Sign up to take part
Registered users can ask their own questions, contribute to discussions, and be part of the Community!
Is it possible in dataiku dss to run same code multiple time in parallel with same datasets in inputs and outputs?
I am trying to execute single DSS Code Recipe(Python and SQL) multiple times in in parallel to perform on the 100 crores of data for 7 time duration with 200 number of brands with 500 columns.
So I want to perform the core recipe in parallel in any of the engines are available in Dataiku.
Could anyone help me to work such kind of thing without overload on engines and without timeout the execution?
If we have anything please suggest the solution.
Thank you in advance
Welcome to the Dataiku Community. We are so glad that you are joining us.
First of all, I am not an expert on this. However, from what I know about DSS, I would think that you would be thinking about running with what dataiku calls a partitioned dataset on each of the subsets you want to run your process against. Also I suspect you may want to run with a parallel data processing environment, like SPARK.
Others, please jump in on this conversation.

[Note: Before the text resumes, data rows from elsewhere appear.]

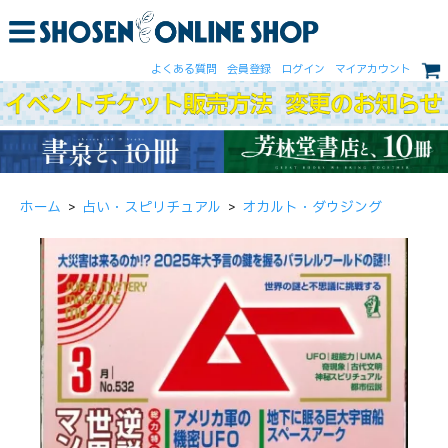
よくある質問
会員登録
ログイン
マイアカウント
ホーム
>
占い・スピリチュアル
>
オカルト・ダウジング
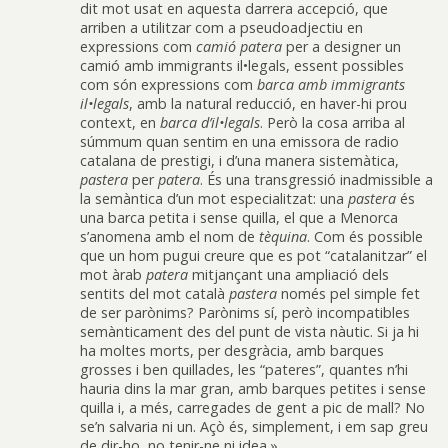
dit mot usat en aquesta darrera accepció, que
arriben a utilitzar com a pseudoadjectiu en
expressions com
camió patera
per a designer un
camió amb immigrants il•legals, essent possibles
com són expressions com
barca amb immigrants
il•legals
, amb la natural reducció, en haver-hi prou
context, en
barca d’il•legals
. Però la cosa arriba al
súmmum quan sentim en una emissora de radio
catalana de prestigi, i d’una manera sistemàtica,
pastera
per
patera
. És una transgressió inadmissible a
la semàntica d’un mot especialitzat: una
pastera
és
una barca petita i sense quilla, el que a Menorca
s’anomena amb el nom de
tèquina
. Com és possible
que un hom pugui creure que es pot “catalanitzar” el
mot àrab
patera
mitjançant una ampliació dels
sentits del mot català
pastera
només pel simple fet
de ser parònims? Parònims sí, però incompatibles
semànticament des del punt de vista nàutic. Si ja hi
ha moltes morts, per desgràcia, amb barques
grosses i ben quillades, les “pateres”, quantes n’hi
hauria dins la mar gran, amb barques petites i sense
quilla i, a més, carregades de gent a pic de mall? No
se’n salvaria ni un. Açò és, simplement, i em sap greu
de dir-ho, no tenir-ne ni idea.»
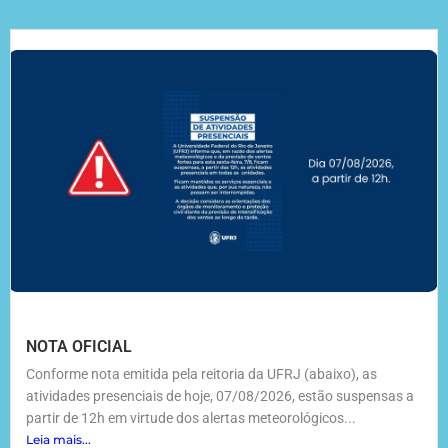
NOTA OFICIAL
Conforme nota emitida pela reitoria da UFRJ (abaixo), as
atividades presenciais de hoje, 07/08/2026, estão suspensas a
partir de 12h em virtude dos alertas meteorológicos...
Leia mais...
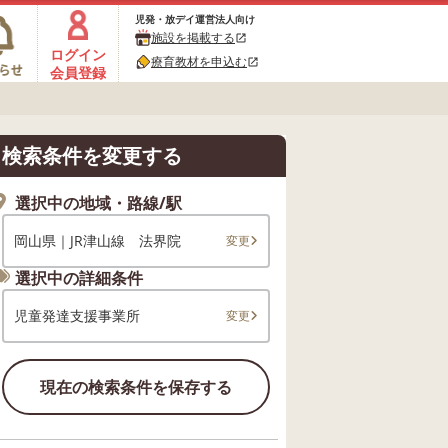
児発・放デイ運営法人向け
施設を掲載する
open_in_new
ログイン
療育教材を申込む
open_in_new
会員登録
検索条件を変更する
選択中の地域・路線/駅
岡山県｜JR津山線 法界院
変更
選択中の詳細条件
児童発達支援事業所
変更
現在の検索条件を保存する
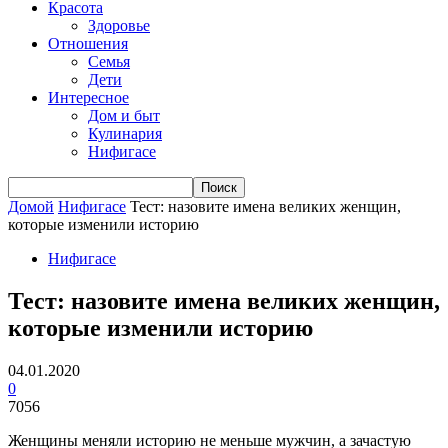
Красота
Здоровье
Отношения
Семья
Дети
Интересное
Дом и быт
Кулинария
Нифигасе
Домой
Нифигасе
Тест: назовите имена великих женщин,
которые изменили историю
Нифигасе
Тест: назовите имена великих женщин,
которые изменили историю
04.01.2020
0
7056
Женщины меняли историю не меньше мужчин, а зачастую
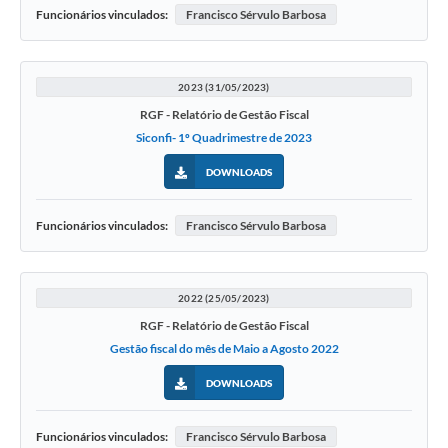
Funcionários vinculados:
Francisco Sérvulo Barbosa
2023 (31/05/2023)
RGF - Relatório de Gestão Fiscal
Siconfi- 1º Quadrimestre de 2023
DOWNLOADS
Funcionários vinculados:
Francisco Sérvulo Barbosa
2022 (25/05/2023)
RGF - Relatório de Gestão Fiscal
Gestão fiscal do mês de Maio a Agosto 2022
DOWNLOADS
Funcionários vinculados:
Francisco Sérvulo Barbosa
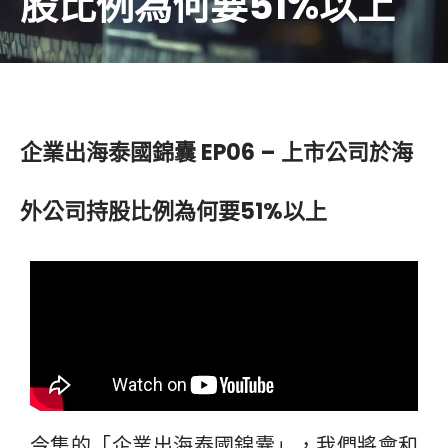
股比例為何要51%以上
企業出海泰國錦囊 EP06 – 上市公司於海
外公司持股比例為何要51%以上
今集的「企業出海泰國錦囊」，我們將會和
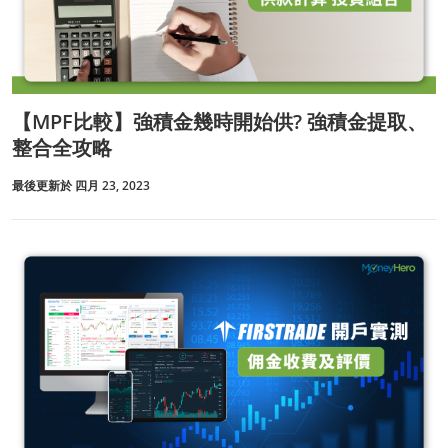
【MPF比較】強積金幾時開始供? 強積金提取、
整合全攻略
最後更新於 四月 23, 2023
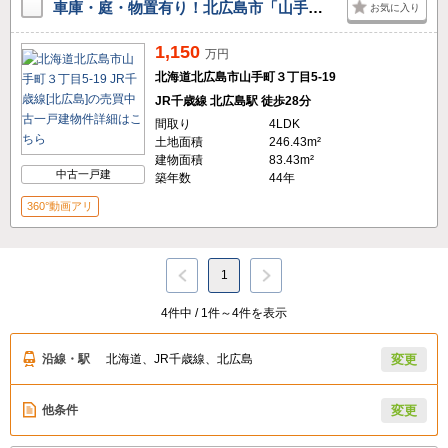
車庫・庭・物置有り！北広島市「山手町３丁目」中古住宅！
お気に入り
1,150
万円
北海道北広島市山手町３丁目5-19
JR千歳線 北広島駅 徒歩28分
間取り
4LDK
土地面積
246.43m²
建物面積
83.43m²
中古一戸建
築年数
44年
360°動画アリ
1
4件中 / 1件～4件を表示
沿線・駅
北海道、JR千歳線、北広島
変更
他条件
変更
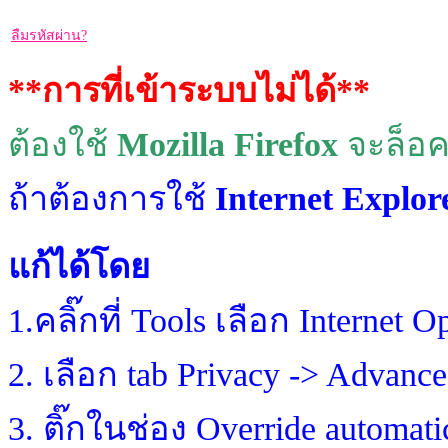
ลืมรหัสผ่าน?
**การที่เข้าระบบไม่ได้**
ต้องใช้
Mozilla Firefox
จะล็อค
ถ้าต้องการใช้
Internet Explor
แก้ได้โดย
1.คลิ๊กที่ Tools เลือก Internet O
2. เลือก tab Privacy -> Advanc
3. ติ๊กในช่อง Override automati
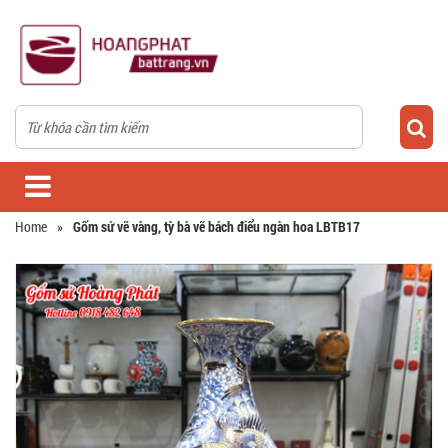
Home
»
Gốm sứ vẽ vàng, tỳ bà vẽ bách điểu ngàn hoa LBTB17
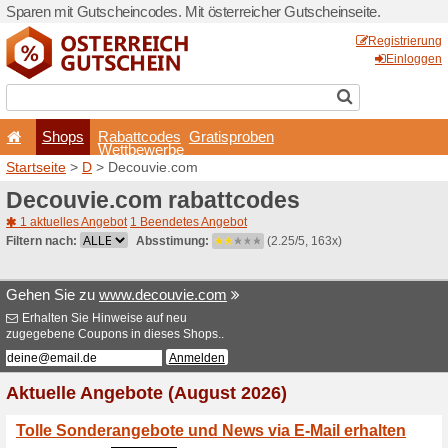
Sparen mit Gutscheincodes. 
Shops
Rabattcode
Wettbewerb
Startseite
>
D
> Decouvie.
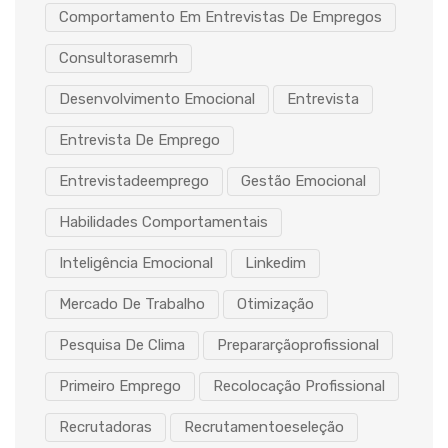
Comportamento Em Entrevistas De Empregos
Consultorasemrh
Desenvolvimento Emocional
Entrevista
Entrevista De Emprego
Entrevistadeemprego
Gestão Emocional
Habilidades Comportamentais
Inteligência Emocional
Linkedim
Mercado De Trabalho
Otimização
Pesquisa De Clima
Prepararçãoprofissional
Primeiro Emprego
Recolocação Profissional
Recrutadoras
Recrutamentoeseleção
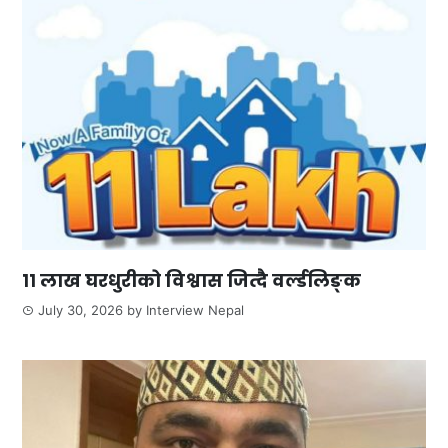
११ लाख घरधुरीको विश्वास जित्दै वर्ल्डलिङ्क
July 30, 2026
by
Interview Nepal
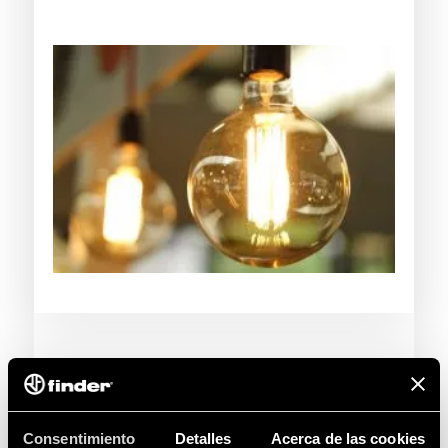
Consentimiento
Detalles
Acerca de las cookies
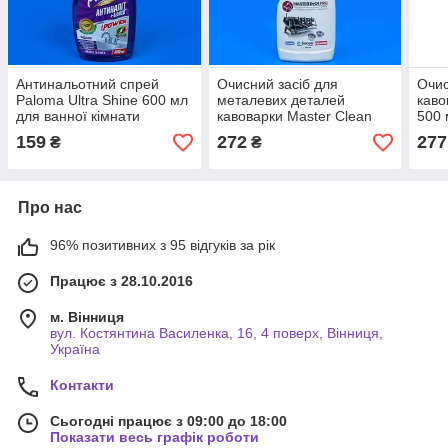
Антинальотний спрей
Очисний засіб для
Очис
Paloma Ultra Shine 600 мл
металевих деталей
каво
для ванної кімнати
кавоварки Master Clean
500 
500 мл
159
272
277
₴
₴
Про нас
96% позитивних з 95 відгуків за рік
Працює з 28.10.2016
м. Вінниця
вул. Костянтина Василенка, 16, 4 поверх, Вінниця,
Україна
Контакти
Сьогодні працює з 09:00 до 18:00
Показати весь графік роботи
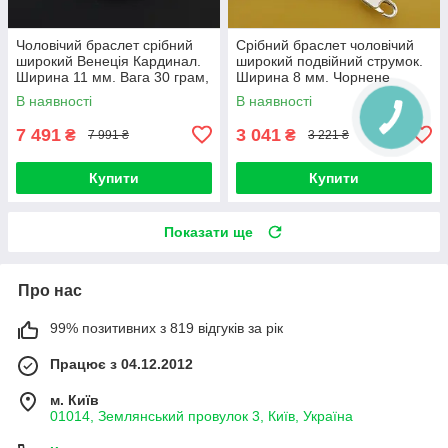
Чоловічий браслет срібний
Срібний браслет чоловічий
широкий Венеція Кардинал.
широкий подвійний струмок.
Ширина 11 мм. Вага 30 грам,
Ширина 8 мм. Чорнене
довжина 22 см
срібло 925. Довжина 19 см
В наявності
В наявності
7 491
3 041
₴
₴
7 991 ₴
3 221 ₴
Купити
Купити
Показати ще
Про нас
99% позитивних з 819 відгуків за рік
Працює з 04.12.2012
м. Київ
01014, Землянський провулок 3, Київ, Україна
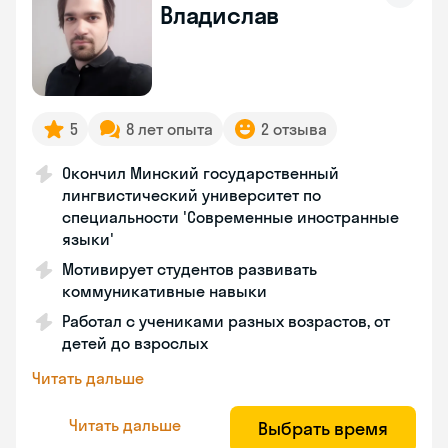
Владислав
5
8 лет опыта
2 отзыва
Окончил Минский государственный
лингвистический университет по
специальности 'Современные иностранные
языки'
Мотивирует студентов развивать
коммуникативные навыки
Работал с учениками разных возрастов, от
детей до взрослых
Читать дальше
Читать дальше
Выбрать время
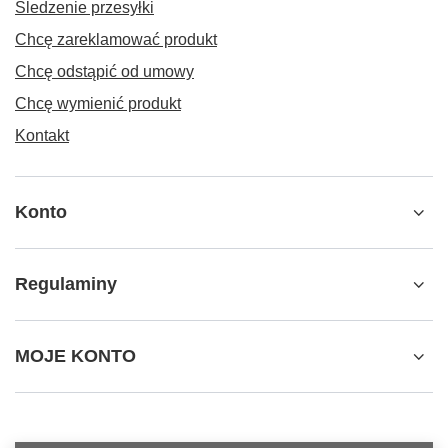
Śledzenie przesyłki
Chcę zareklamować produkt
Chcę odstąpić od umowy
Chcę wymienić produkt
Kontakt
Konto
Regulaminy
MOJE KONTO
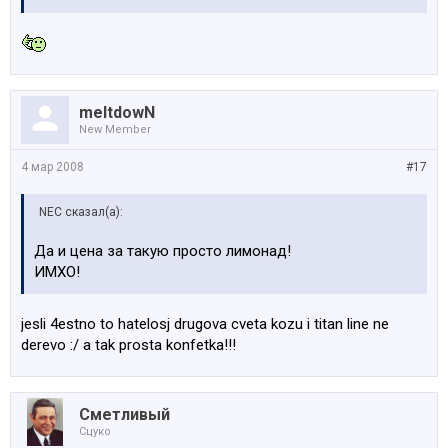
meltdowN
New Member
4 мар 2008
#17
NEC сказал(а):
Да и цена за такую просто лимонад!
ИМХО!
jesli 4estno to hatelosj drugova cveta kozu i titan line ne
derevo :/ a tak prosta konfetka!!!
Сметливый
Сцуко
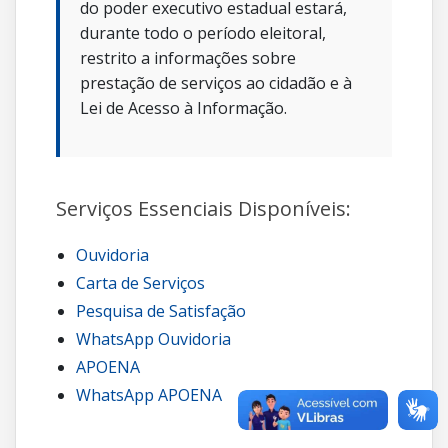
do poder executivo estadual estará,
durante todo o período eleitoral,
restrito a informações sobre
prestação de serviços ao cidadão e à
Lei de Acesso à Informação.
Serviços Essenciais Disponíveis:
Ouvidoria
Carta de Serviços
Pesquisa de Satisfação
WhatsApp Ouvidoria
APOENA
WhatsApp APOENA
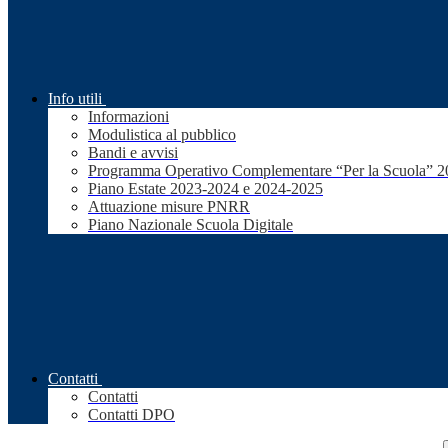
Info utili
Informazioni
Modulistica al pubblico
Bandi e avvisi
Programma Operativo Complementare “Per la Scuola” 
Piano Estate 2023-2024 e 2024-2025
Attuazione misure PNRR
Piano Nazionale Scuola Digitale
Contatti
Contatti
Contatti DPO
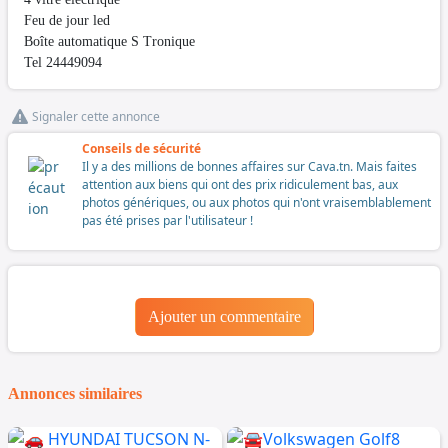
Feu de jour led
Boîte automatique S Tronique
Tel 24449094
Signaler cette annonce
Conseils de sécurité
Il y a des millions de bonnes affaires sur Cava.tn. Mais faites
attention aux biens qui ont des prix ridiculement bas, aux
photos génériques, ou aux photos qui n'ont vraisemblablement
pas été prises par l'utilisateur !
Ajouter un commentaire
Annonces similaires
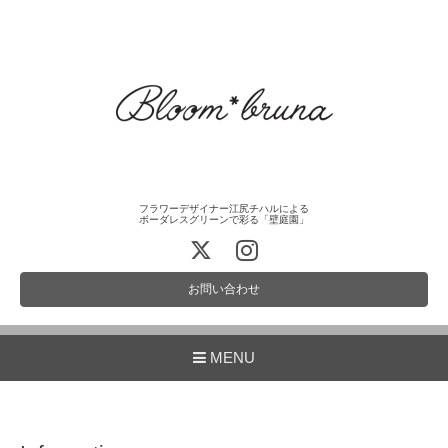
フラワーデザイナー江尻チハルによる
ボーダレスグリーンで彩る「壁庭園」
お問い合わせ
MENU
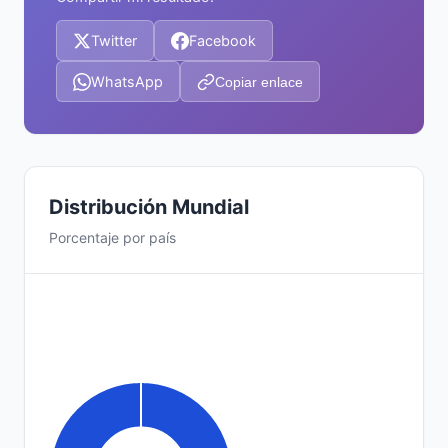
Twitter
Facebook
WhatsApp
Copiar enlace
Distribución Mundial
Porcentaje por país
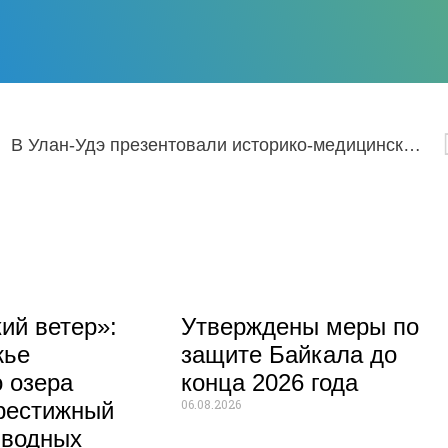
его Востока
В Улан-Удэ презентовали историко-медицинский нон-фикшн «Верхнеудинск лечебный»
ий ветер»:
Утверждены меры по
жье
защите Байкала до
 озера
конца 2026 года
06.08.2026
рестижный
 водных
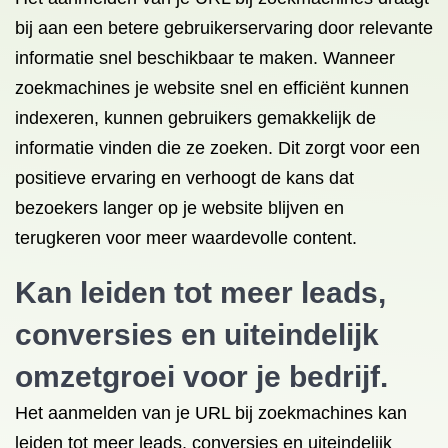
bij aan een betere gebruikerservaring door relevante
informatie snel beschikbaar te maken. Wanneer
zoekmachines je website snel en efficiënt kunnen
indexeren, kunnen gebruikers gemakkelijk de
informatie vinden die ze zoeken. Dit zorgt voor een
positieve ervaring en verhoogt de kans dat
bezoekers langer op je website blijven en
terugkeren voor meer waardevolle content.
Kan leiden tot meer leads,
conversies en uiteindelijk
omzetgroei voor je bedrijf.
Het aanmelden van je URL bij zoekmachines kan
leiden tot meer leads, conversies en uiteindelijk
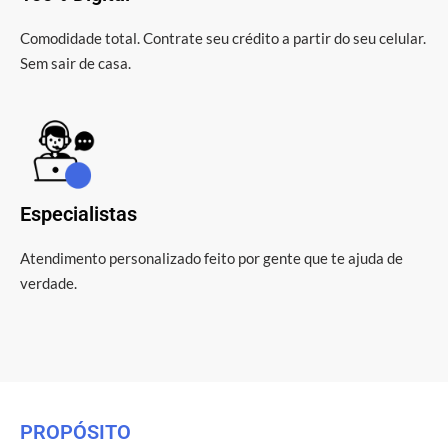
Comodidade total. Contrate seu crédito a partir do seu celular.
Sem sair de casa.
Especialistas
Atendimento personalizado feito por gente que te ajuda de
verdade.
PROPÓSITO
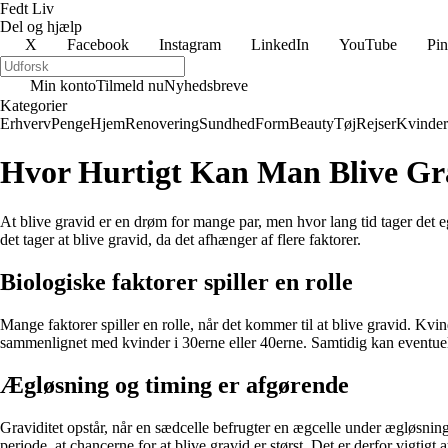
Fedt Liv
Del og hjælp
X
Facebook
Instagram
LinkedIn
YouTube
Pin
Min konto
Tilmeld nu
Nyhedsbreve
Kategorier
Erhverv
Penge
Hjem
Renovering
Sundhed
Form
Beauty
Tøj
Rejser
Kvinder
Hvor Hurtigt Kan Man Blive Gr
At blive gravid er en drøm for mange par, men hvor lang tid tager det eg
det tager at blive gravid, da det afhænger af flere faktorer.
Biologiske faktorer spiller en rolle
Mange faktorer spiller en rolle, når det kommer til at blive gravid. Kvind
sammenlignet med kvinder i 30erne eller 40erne. Samtidig kan eventue
Ægløsning og timing er afgørende
Graviditet opstår, når en sædcelle befrugter en ægcelle under ægløsning
periode, at chancerne for at blive gravid er størst. Det er derfor vigtig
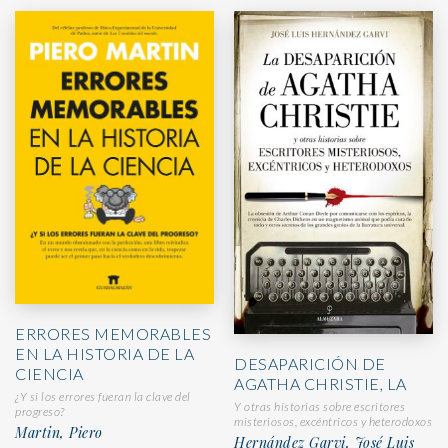
ERRORES MEMORABLES
EN LA HISTORIA DE LA
DESAPARICIÓN DE
CIENCIA
AGATHA CHRISTIE, LA
¿Y si los errores fueran la clave del
Y otras historias sobre escritores
progreso?
misteriosos, excéntricos y heterodoxos
Martin, Piero
Hernández Garvi, José Luis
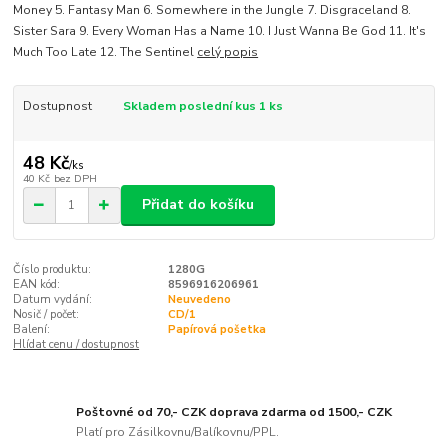
Money 5. Fantasy Man 6. Somewhere in the Jungle 7. Disgraceland 8.
Sister Sara 9. Every Woman Has a Name 10. I Just Wanna Be God 11. It's
Much Too Late 12. The Sentinel
celý popis
Dostupnost
Skladem poslední kus 1 ks
48 Kč
/
ks
40 Kč
bez DPH
Přidat do košíku
Číslo produktu:
1280G
EAN kód:
8596916206961
Datum vydání:
Neuvedeno
Nosič / počet:
CD/1
Balení:
Papírová pošetka
Hlídat cenu / dostupnost
Poštovné od 70,- CZK doprava zdarma od 1500,- CZK
Platí pro Zásilkovnu/Balíkovnu/PPL.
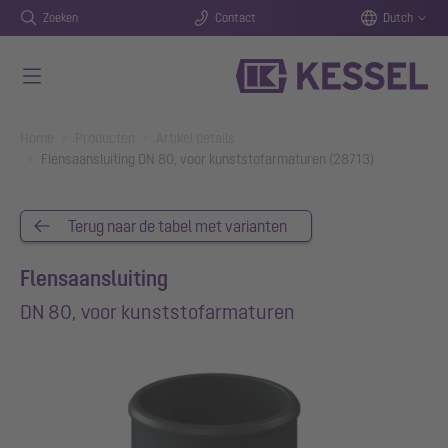
Zoeken
Contact
Dutch
Naar de hoofdinhoud gaan
You are here:
Home
Producten
Artikel details
Flensaansluiting DN 80, voor kunststofarmaturen (28713)
Terug naar de tabel met varianten
Flensaansluiting
DN 80, voor kunststofarmaturen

I’d like to hear and learn more about how others would approach a project like this.
The fundamental concept in Dataiku is that the project flow can only run a single instance at the time. Think how the outputs of a recipe work, Dataiku will generally truncate and rebuild output datasets. Partitions may allow some paralelisation in some datasets but it's not feasable to have all datasets partitioned. And the output of a partitioned dataset may well be a non-partitioned dataset so how do you handle that case?
One alternative for recipe isolation is the Application-as-recipe option. In this alternative you can execute the same code using different inputs and outputs since it clones the recipe and runs in isolation for the each set of inputs and outputs. But this option it's not designed for scalability, just for code reusability.
Neither of the above are good parallel solutions. Aside from using SPARK like Tom suggests your other option is a poor man's paralelisation of the flow. This can be done by splitting your data with a split recipe so that you can have multiple branches of flow execution running at the same time. In this design you don't "break" flow rules since eahc execution branch uses separate inputs and outputs. This may require slicing the data by some column. In your case you use brand and have 20 brands per flow branch and 10 flow execution branches. Of course this will add some overhead as you first split the data and then combine it back again after processing. And of course you will be subject to the Concurrent activities limits like the Global limit and Per job limit and to the number of cores available in your system.